I know the verb bother as in "I didn't bother testing" or the noun bother as in "it's no bother", but this is the first time I encounter this word as a kind of interjection or single-word sentence, written by a native:

Note that in casual testing this 'worked', because backspace deletes the pawn and together. Bother.

What is the meaning of "Bother."? What nuance does it add to the paragraph, which would be missed if it had not been added?

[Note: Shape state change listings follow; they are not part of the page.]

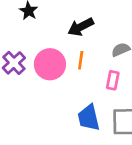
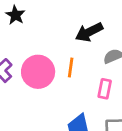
black arrow: (81, 27) -> (89, 32), moved

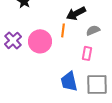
orange line: (71, 67) -> (63, 30), moved

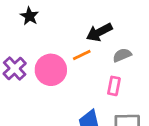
orange line: (63, 30) -> (82, 55), turned 56

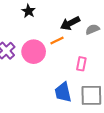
black star: (29, 16) -> (29, 11), moved
gray semicircle: (122, 55) -> (92, 29), moved

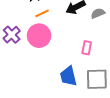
orange line: (57, 40) -> (42, 13), moved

I can't find this usage on Wiktionary.

The context is the following: He is the guy who is managing bugs, so this bug might bother him, or maybe he now regrets that he did not bother writing a more complete test.

  • 4
    I think it's definition 8 in Collins: (mainly British) an exclamation of slight annoyance
    – user230
    May 10, 2013 at 2:24
  • 1
    If you can't find it on Wiktionary, then use a real dictionary: M-W or Macmillan. Wiktionary is not the best place to look for usage information or definitions. It has some value, but not enough to satisfy me.
    – user264
    May 10, 2013 at 2:40
  • 1
    @snailboat As popularized in the U.S. by Winnie the Pooh! ;)
    – WendiKidd
    May 10, 2013 at 21:19
  • Wikitionary has the interjection use: en.wiktionary.org/wiki/bother#Interjection
    – James K
    Jun 1, 2016 at 6:50

1 Answer 1


snailboat has found the answer:


exclamation (mainly British) an exclamation of slight annoyance

  • 3
    "Bother", said Pooh. "There's an infinite number of monkeys at the door who want to sue A.A. Milne for plagiarism".
    – FakeDIY
    May 10, 2013 at 8:43
  • Pooh is the only place I've ever heard that expression.